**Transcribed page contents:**
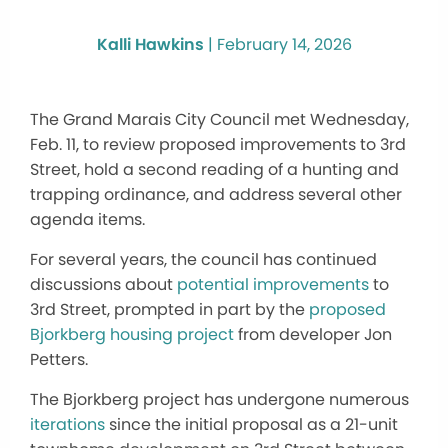
Kalli Hawkins
|
February 14, 2026
The Grand Marais City Council met Wednesday,
Feb. 11, to review proposed improvements to 3rd
Street, hold a second reading of a hunting and
trapping ordinance, and address several other
agenda items.
For several years, the council has continued
discussions about
potential improvements
to
3rd Street, prompted in part by the
proposed
Bjorkberg housing project
from developer Jon
Petters.
The Bjorkberg project has undergone numerous
iterations
since the initial proposal as a 21-unit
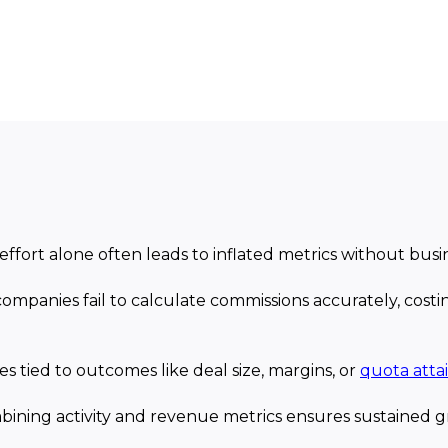
effort alone often leads to inflated metrics without busi
companies fail to calculate commissions accurately, costin
ves tied to outcomes like deal size, margins, or
quota att
bining activity and revenue metrics ensures sustained gr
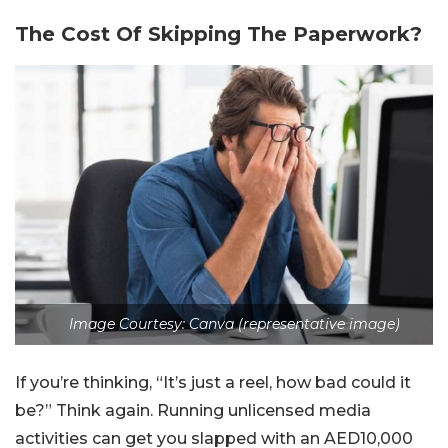
The Cost Of Skipping The Paperwork?
Image Courtesy: Canva (representative image)
If you’re thinking, “It’s just a reel, how bad could it
be?” Think again. Running unlicensed media
activities can get you slapped with an AED10,000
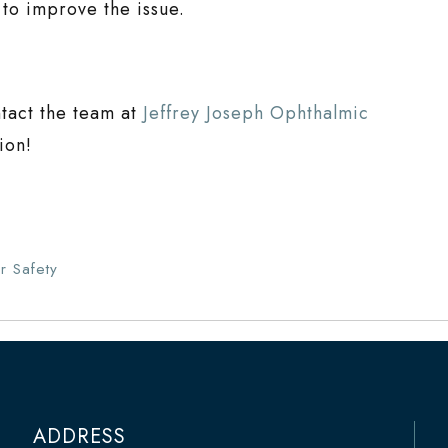
s to improve the issue.
ntact the team at
Jeffrey Joseph Ophthalmic
ion!
r Safety
ADDRESS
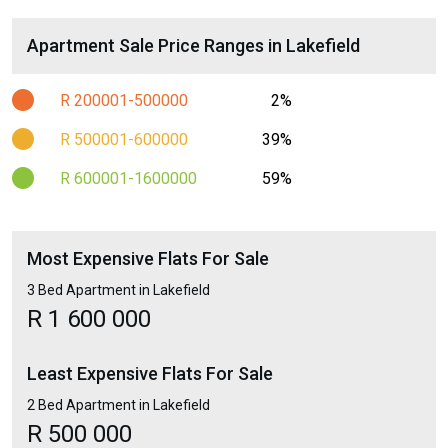
Apartment Sale Price Ranges in Lakefield
R 200001-500000
2%
R 500001-600000
39%
R 600001-1600000
59%
Most Expensive Flats For Sale
3 Bed Apartment in Lakefield
R 1 600 000
Least Expensive Flats For Sale
2 Bed Apartment in Lakefield
R 500 000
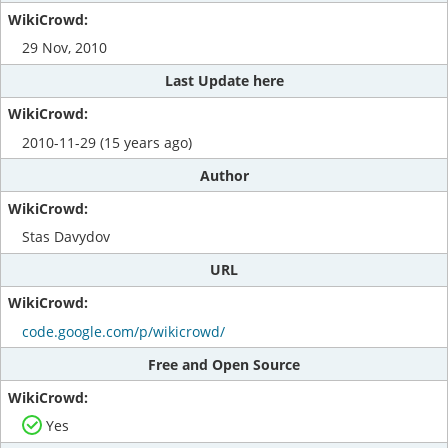
29 Nov, 2010
Last Update here
2010-11-29 (15 years ago)
Author
Stas Davydov
URL
code.google.com/p/wikicrowd/
Free and Open Source
Yes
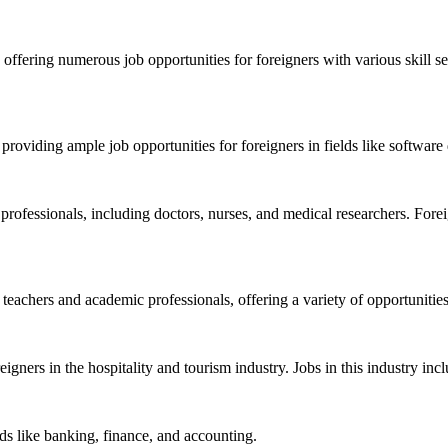
 offering numerous job opportunities for foreigners with various skill s
providing ample job opportunities for foreigners in fields like softwar
professionals, including doctors, nurses, and medical researchers. Forei
 teachers and academic professionals, offering a variety of opportunitie
foreigners in the hospitality and tourism industry. Jobs in this industry 
elds like banking, finance, and accounting.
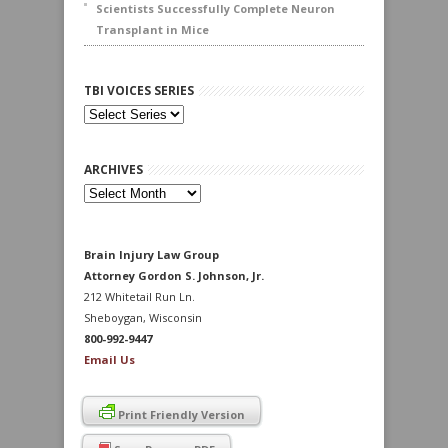
Scientists Successfully Complete Neuron
Transplant in Mice
TBI VOICES SERIES
ARCHIVES
Archives
Brain Injury Law Group
Attorney Gordon S. Johnson, Jr.
212 Whitetail Run Ln.
Sheboygan, Wisconsin
800-992-9447
Email Us
Print Friendly Version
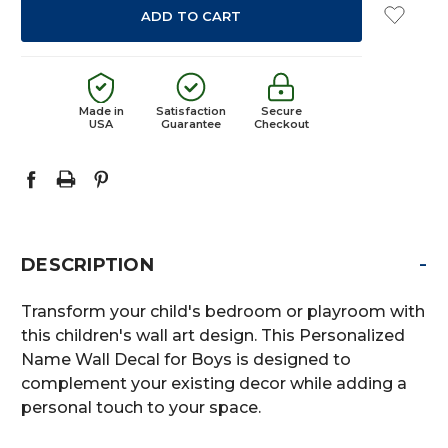
Made in
Satisfaction
Secure
USA
Guarantee
Checkout
-
DESCRIPTION
Transform your child's bedroom or playroom with
this children's wall art design. This Personalized
Name Wall Decal for Boys is designed to
complement your existing decor while adding a
personal touch to your space.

**Requirement:**
Search the entries for the word "Street". Copy every line where it occurs.

**Answer space:**
Street, hold a second reading of a hunting and
3rd Street, prompted in part by the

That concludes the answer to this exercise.